Source:
New York Times By GRETCHEN MORGENSON
Published: July 20, 2011
More than 450,000 borrowers who were charged excessive fees by Countrywide Home Loans when they fell behind on their mortgages will finally begin receiving the $108 million the company agreed to pay in a settlement struck with the Federal Trade Commission in June 2010, the agency said Wednesday. The number of consumers recovering money in the settlement is the biggest in the F.T.C.’s history and wound up being double what the commission had estimated.
“It is astonishing that one single company could be responsible for overcharging more than 450,000 homeowners, which is more than 1 percent of all the mortgages in the United States,” Jon Leibowitz, chairman of the trade commission, said in an interview. Countrywide’s “was a business model based on deceit and corruption and the harm they caused to American consumers is absolutely massive and extraordinary.”

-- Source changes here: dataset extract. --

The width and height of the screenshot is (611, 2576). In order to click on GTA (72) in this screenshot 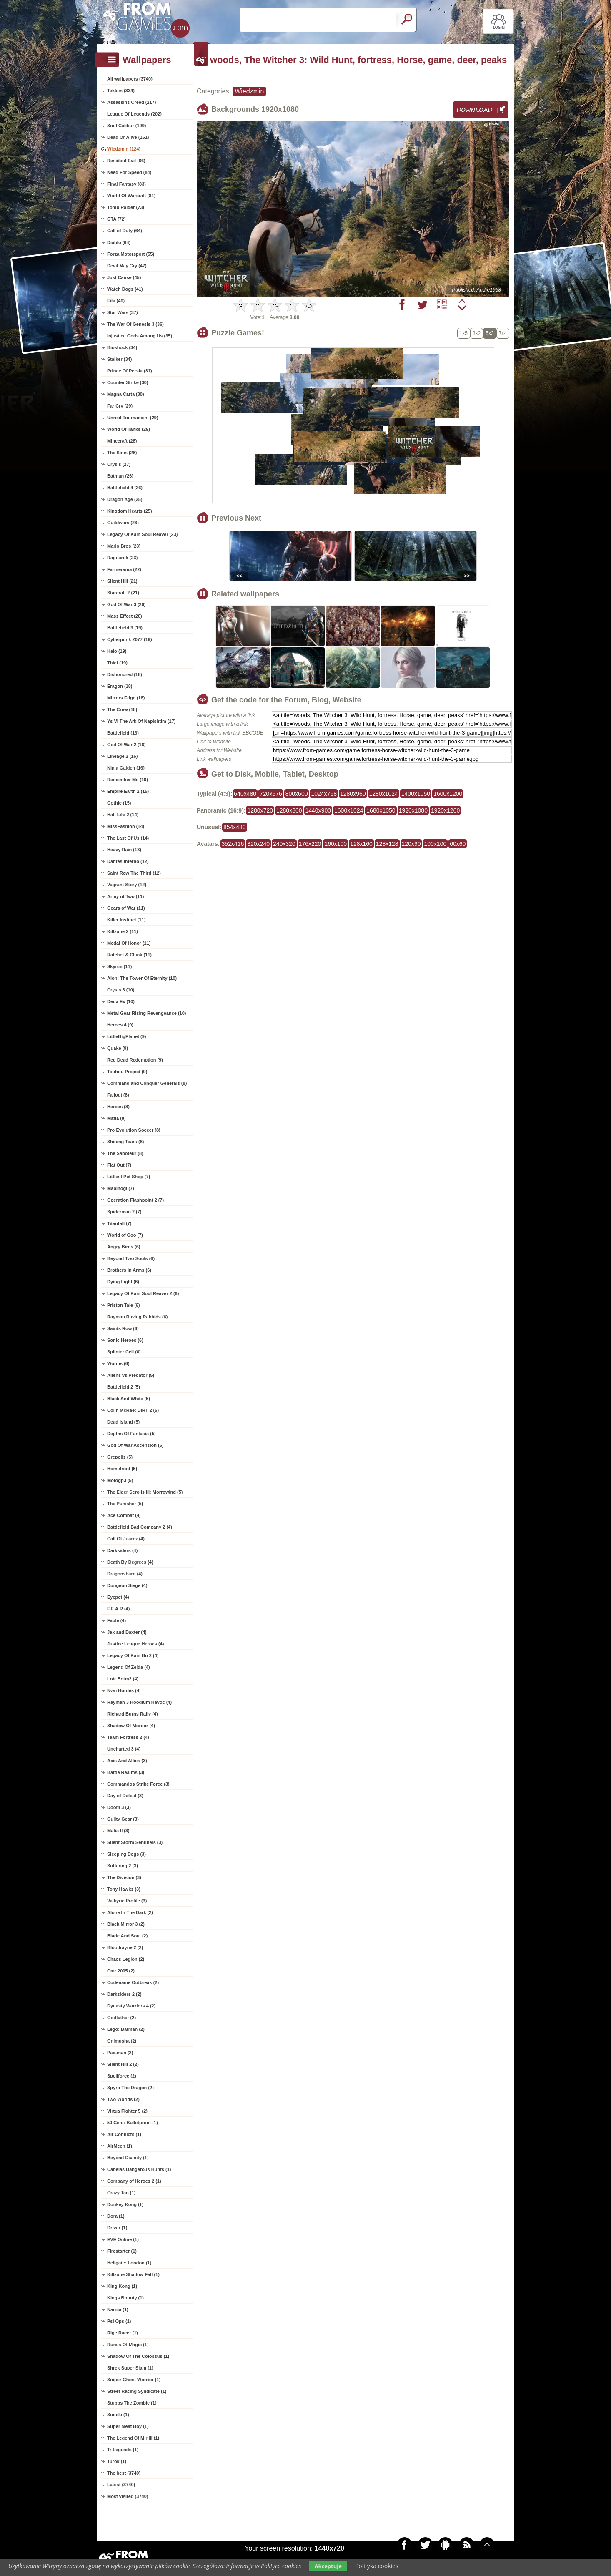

The excessive fees and improper charges were levied on borrowers whose loans were serviced by Countrywide. Most of those receiving money under the settlement — almost 350,000 customers — were routinely charged excessive amounts by Countrywide for default-related services.
To profit from property inspections, title searches and maintenance on homes going through foreclosure, Countrywide set up subsidiaries to do the work and marked up the cost of the services by more than 100 percent. The company’s strategy was designed to increase profits from default-related services during bad economic times, the trade commission said. Some troubled borrowers were charged $300 by Countrywide to mow their lawns, for example.
Read more:
http://www.nytimes.com/2011/07/21/business/countrywide-to-pay-borrowers-108-million-in-settlement.html?_r=1&hp
I like this line from the second paragraph:
“was a business model based on deceit and corruption and the harm they caused to American consumers is absolutely massive and extraordinary.” Do you suppose they were/are the only ones with this model?